Diane Paulus' direction keeps the action moving at a steady pace from diner to doctor's examination room to Jenna's living room and is helped by the interesting choreography of Lorin Latarro which snakes itself around both Jenna and Scott Pask's sets. But I kept coming back to the same problem - the musical simply looks stranded on the huge Adelphi stage, the action is concentrated in the centre of the stage which just looks strange on that large space. A show that tries so hard to hang onto that cameo-style essence of it's source material looks beached. I really do think it's the wrong theatre for this show, a more intimate house would have drawn you into it's small story rather than sit back and watch the gaps at either side of the stage.
By far it's most interesting component was the score by singer-songwriter Sara Bareilles whose American success has been slightly less so here. Her score is suitably slightly whacked and off-centre with interesting orchestrations and tones running under the songs which do make you concentrate on the song itself if not the intent to push the show along.

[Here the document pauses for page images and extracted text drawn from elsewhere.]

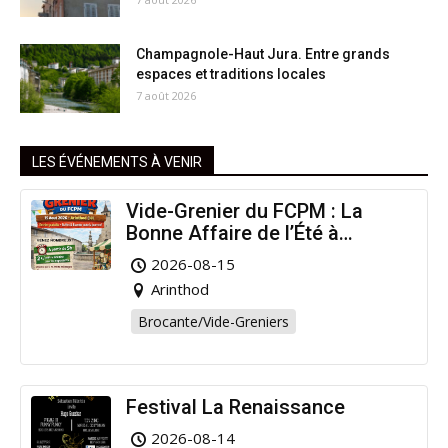
Champagnole-Haut Jura. Entre grands
espaces et traditions locales
7 août 2026
LES ÉVÉNEMENTS À VENIR
Vide-Grenier du FCPM : La
Bonne Affaire de l’Été à
Arinthod !
2026-08-15
Arinthod
Brocante/Vide-Greniers
Festival La Renaissance
2026-08-14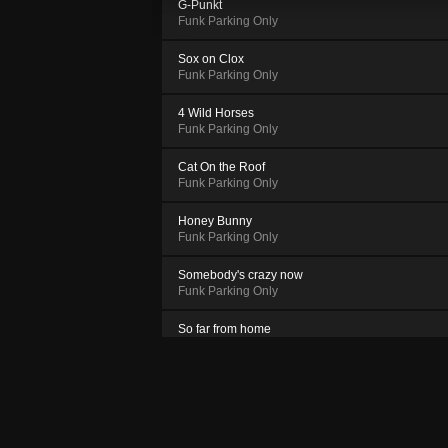
G-Punkt
Funk Parking Only
Sox on Clox
Funk Parking Only
4 Wild Horses
Funk Parking Only
Cat On the Roof
Funk Parking Only
Honey Bunny
Funk Parking Only
Somebody's crazy now
Funk Parking Only
So far from home
Funk Parking Only
UDEKM
Funk Parking Only
Hold on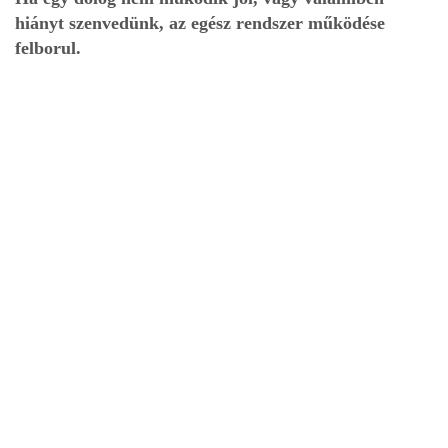
hiányt szenvedünk, az egész rendszer működése
felborul.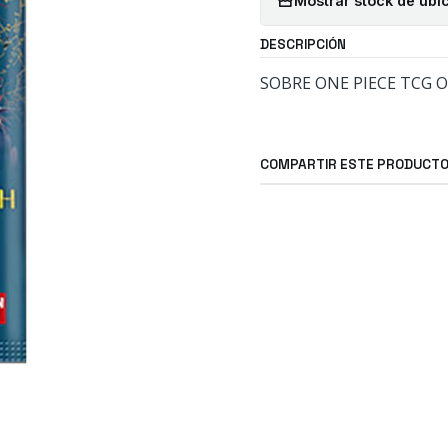
Mostrar stock de ubi
DESCRIPCIÓN
SOBRE ONE PIECE TCG O
COMPARTIR ESTE PRODUCT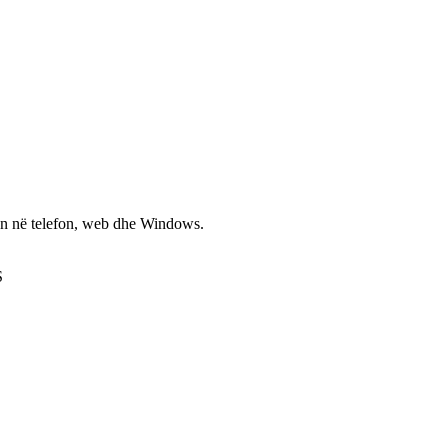
non në telefon, web dhe Windows.
S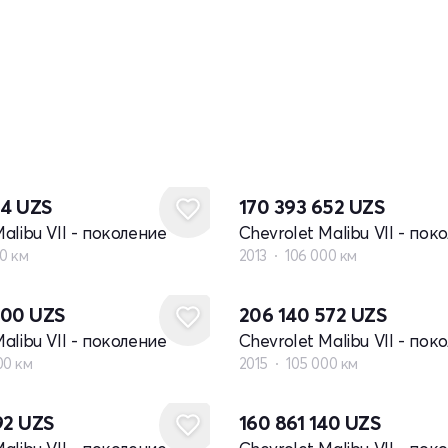
24
UZS
170 393 652
UZS
alibu VII - поколение
Chevrolet Malibu VII - пок
00 км
2013
106 000 км
000
UZS
206 140 572
UZS
alibu VII - поколение
Chevrolet Malibu VII - пок
00 км
2015
105 000 км
92
UZS
160 861 140
UZS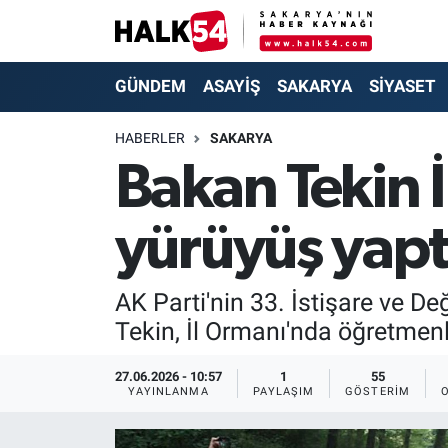
GÜNDEM
Adapazarı Nöbetçi Eczaneler
GÜNDEM
ASAYİŞ
SAKARYA
SİYASET
ASAYİŞ
Adapazarı Hava Durumu
HABERLER
SAKARYA
Bakan Tekin 
YAŞAM
Adapazarı Trafik Yoğunluk Haritası
yürüyüş yapt
SAKARYA
Süper Lig Puan Durumu ve Fikstür
SİYASET
Tüm Manşetler
AK Parti'nin 33. İstişare ve D
Tekin, İl Ormanı'nda öğretmenle
EKONOMİ
Son Dakika Haberleri
27.06.2026 - 10:57
1
55
SOKAK RÖPORTAJLARI
Haber Arşivi
YAYINLANMA
PAYLAŞIM
GÖSTERIM
SPOR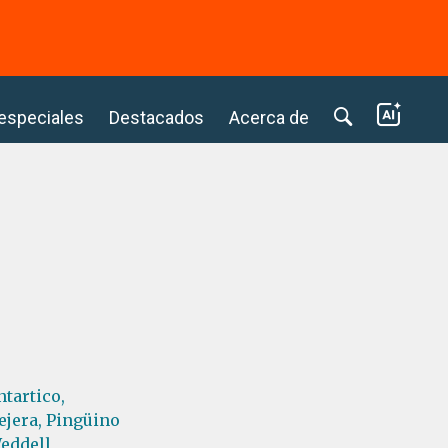
⭢
 especiales
Destacados
Acerca de
ntartico,
ejera,
Pingüino
eddell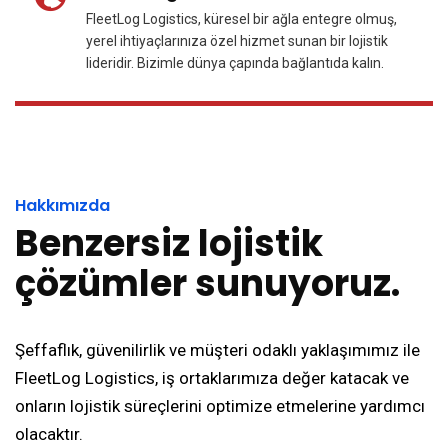
FleetLog Logistics, küresel bir ağla entegre olmuş,
yerel ihtiyaçlarınıza özel hizmet sunan bir lojistik
lideridir. Bizimle dünya çapında bağlantıda kalın.
Hakkımızda
Benzersiz lojistik
çözümler sunuyoruz.
Şeffaflık, güvenilirlik ve müşteri odaklı yaklaşımımız ile
FleetLog Logistics,
i
ş ortaklarımıza değer katacak ve
onların lojistik süreçlerini optimize etmelerine yardımcı
olacaktır.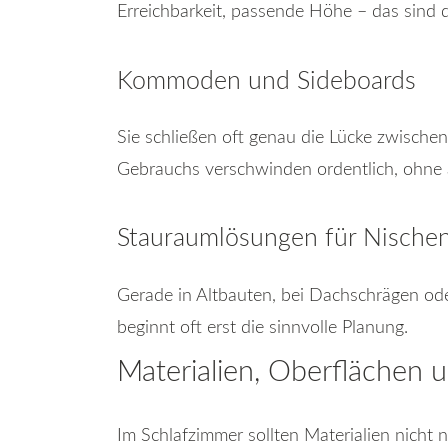
Erreichbarkeit, passende Höhe – das sind 
Kommoden und Sideboards
Sie schließen oft genau die Lücke zwische
Gebrauchs verschwinden ordentlich, ohne a
Stauraumlösungen für Nische
Gerade in Altbauten, bei Dachschrägen ode
beginnt oft erst die sinnvolle Planung.
Materialien, Oberflächen u
Im Schlafzimmer sollten Materialien nicht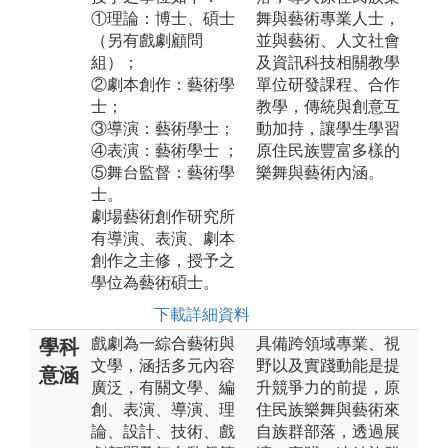
①理論：博士、碩士
舞與藝術專業人士，
（另有戲劇顧問
並與藝術、人文社會
組）；
及資訊科技相關教學
②劇本創作：藝術學
單位研發課程、合作
士；
教學，傳統與創意互
③導演：藝術學士；
動加持，讓學生學習
④表演：藝術學士 ；
原住民族豐富多樣的
⑤舞台監督：藝術學
樂舞與藝術內涵。
士。
劇場藝術創作研究所
有導演、表演、劇本
創作之主修，授予之
學位為藝術碩士。
下載詳細資料
戲劇為一綜合藝術與
具備跨領域專業、視
學科
文學，涵括多元內容
野以及實踐動能是提
意涵
廣泛，有關文學、編
升競爭力的前提，原
創、表演、導演、理
住民族樂舞與藝術來
論、設計、技術、戲
自族群部落，透過展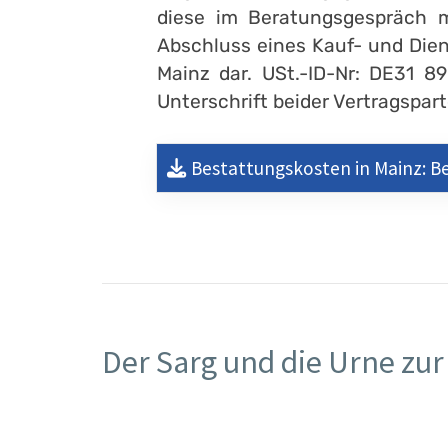
diese im Beratungsgespräch m
Abschluss eines Kauf- und Dien
Mainz dar. USt.-ID-Nr: DE31 8
Unterschrift beider Vertragspar
Bestattungskosten in Mainz: 
Der Sarg und die Urne zu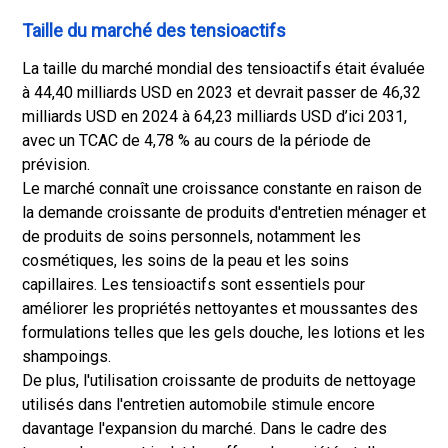
Taille du marché des tensioactifs
La taille du marché mondial des tensioactifs était évaluée
à 44,40 milliards USD en 2023 et devrait passer de 46,32
milliards USD en 2024 à 64,23 milliards USD d’ici 2031,
avec un TCAC de 4,78 % au cours de la période de
prévision.
Le marché connaît une croissance constante en raison de
la demande croissante de produits d'entretien ménager et
de produits de soins personnels, notamment les
cosmétiques, les soins de la peau et les soins
capillaires. Les tensioactifs sont essentiels pour
améliorer les propriétés nettoyantes et moussantes des
formulations telles que les gels douche, les lotions et les
shampoings.
De plus, l'utilisation croissante de produits de nettoyage
utilisés dans l'entretien automobile stimule encore
davantage l'expansion du marché. Dans le cadre des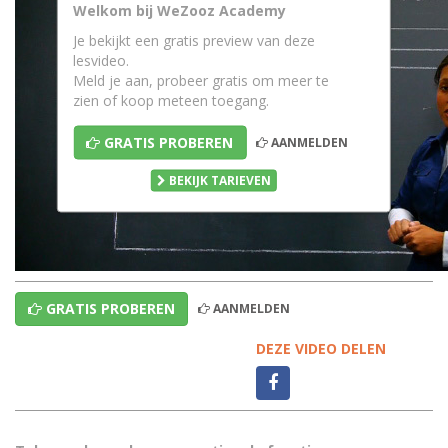
Welkom bij WeZooz Academy
Je bekijkt een gratis preview van deze
lesvideo.
Meld je aan, probeer gratis om meer te
zien of koop meteen toegang.
GRATIS PROBEREN
AANMELDEN
BEKIJK TARIEVEN
GRATIS PROBEREN
AANMELDEN
DEZE VIDEO DELEN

But where the score goes wonky is the more obvious book numbers - there are nice enough songs for the cartoonish antics of fellow-waitress Dawn and her odd boyfriend Ogie but they tend to outstay their welcome, particularly the vaguely irritating wedding song "I Love You Like A Table" - you kinda have to see that in context. The other waitress Becky is given a big number at the start of the second act when Jenna catches her married friend having sex with the chef Cal, but the "in your face" finger-snapping and hands-on-hips attitude is only there to give the black actress playing the character a chance to have a Jennifer Hudson-style number and after the song ends, they are best buddies again.
Bareilles also gives Jenna two big pop ballads at the climax of the show which certainly gives Katherine McPhee as Jenna a chance to blast off into her previous 'American Idol' territory but ends the show on a rather too-obvious 'That's worth a Standing Ovation surely?' note.
As I said Katherine McPhee certainly has the belt to put across her numbers but apart from some nice playing with David Hunter's lovesick married doctor, I found her oddly anonymous, I was left wondering what a real theatrical powerhouse performer like Sheridan Smith would have done with it. The rest of the cast perform well enough but the characters in Jesse Nelson's book are simply too thin to be involving, in particular the ridiculous character of the lousy boyfriend who does everything but leap onto the stage twirling his moustache and swirling a cloak. It is worth seeing for 30 ROCK's Jack McBrayer who invests the odd Ogie with just the right amount of anarchic goofiness.
WAITRESS reminded me of the Samuel Goldwyn review of a family film which had 'charmth and warmth' but I fear it's over-sweetened paaas were just a bit too sugary for me.